Opening on a cluttered stage, where, amidst paintings, photographs and a suitcase filled with assorted items, sits a man wearing a photo-mask of another man's face. He tells us that he is not in fact Jonas Müller, but rather a stranger, asked to perform this piece by a girl so pretty he couldn't say no.
It's an intriguing beginning, especially to those familiar with any of the previous work of the performer in question. The intrigue grows as the audience is told the show's central premise and device and, through that, we are led through the story to learn more and more about Müller and his masterpiece, the result of four years of his slaving away in his bedroom creating it, the reasons behind it and the regrets that stem from its creation.

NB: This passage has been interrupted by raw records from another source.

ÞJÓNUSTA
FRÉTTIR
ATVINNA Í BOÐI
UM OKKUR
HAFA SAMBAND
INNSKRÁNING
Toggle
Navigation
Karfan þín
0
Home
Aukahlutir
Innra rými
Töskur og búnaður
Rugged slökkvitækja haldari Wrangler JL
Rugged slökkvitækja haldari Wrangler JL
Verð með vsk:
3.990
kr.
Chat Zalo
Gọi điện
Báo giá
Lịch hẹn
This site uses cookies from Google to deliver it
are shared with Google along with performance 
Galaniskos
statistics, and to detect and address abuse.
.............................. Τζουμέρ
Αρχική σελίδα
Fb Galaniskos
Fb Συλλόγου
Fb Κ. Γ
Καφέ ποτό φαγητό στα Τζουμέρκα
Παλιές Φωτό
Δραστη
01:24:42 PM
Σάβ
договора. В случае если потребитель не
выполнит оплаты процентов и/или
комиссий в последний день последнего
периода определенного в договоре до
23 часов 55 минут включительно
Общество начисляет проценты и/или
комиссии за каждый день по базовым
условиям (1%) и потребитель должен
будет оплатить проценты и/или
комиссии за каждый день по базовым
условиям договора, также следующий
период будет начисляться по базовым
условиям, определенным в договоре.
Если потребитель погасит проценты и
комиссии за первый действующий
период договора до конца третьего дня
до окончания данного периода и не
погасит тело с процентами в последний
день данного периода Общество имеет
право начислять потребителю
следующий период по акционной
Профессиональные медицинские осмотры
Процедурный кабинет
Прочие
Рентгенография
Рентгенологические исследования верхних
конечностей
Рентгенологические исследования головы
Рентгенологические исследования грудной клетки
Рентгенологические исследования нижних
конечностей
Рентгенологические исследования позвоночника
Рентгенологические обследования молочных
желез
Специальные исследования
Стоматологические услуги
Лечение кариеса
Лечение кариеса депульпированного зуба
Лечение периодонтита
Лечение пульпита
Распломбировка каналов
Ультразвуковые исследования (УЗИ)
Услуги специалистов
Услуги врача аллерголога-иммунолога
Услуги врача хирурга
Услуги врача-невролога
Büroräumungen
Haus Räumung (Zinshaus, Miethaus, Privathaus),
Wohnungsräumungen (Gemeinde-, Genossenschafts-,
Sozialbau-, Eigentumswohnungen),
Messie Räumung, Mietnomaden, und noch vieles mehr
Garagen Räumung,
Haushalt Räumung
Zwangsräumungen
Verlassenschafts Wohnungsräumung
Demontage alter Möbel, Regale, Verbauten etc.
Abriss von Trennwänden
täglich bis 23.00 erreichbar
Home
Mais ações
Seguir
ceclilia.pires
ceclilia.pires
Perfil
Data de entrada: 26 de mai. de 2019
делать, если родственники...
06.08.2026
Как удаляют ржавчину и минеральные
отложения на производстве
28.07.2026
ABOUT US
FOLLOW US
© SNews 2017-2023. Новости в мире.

In many ways, it's a curiously offhand and interactive piece, as the performer, Tim Honnef, makes many brief asides to the audience while reading from an A4 sheaf of papers and a handwritten book of poems, holding up photo-prints and paintings as instructed by the script. The effect is at first discombobulating, and the artifice through which the story is being told feels deliberately distancing. However, this passes and the piece reaches a touching and clever, if not wholly unexpected, finale.
As an idea, this could have been a failure, but the resonant depth and feeling that Honnef injects into the piece, despite his affected indifference and separation from the events, manages to make this a fascinating curiosity of the Fringe and an intriguing piece of experimental theatre.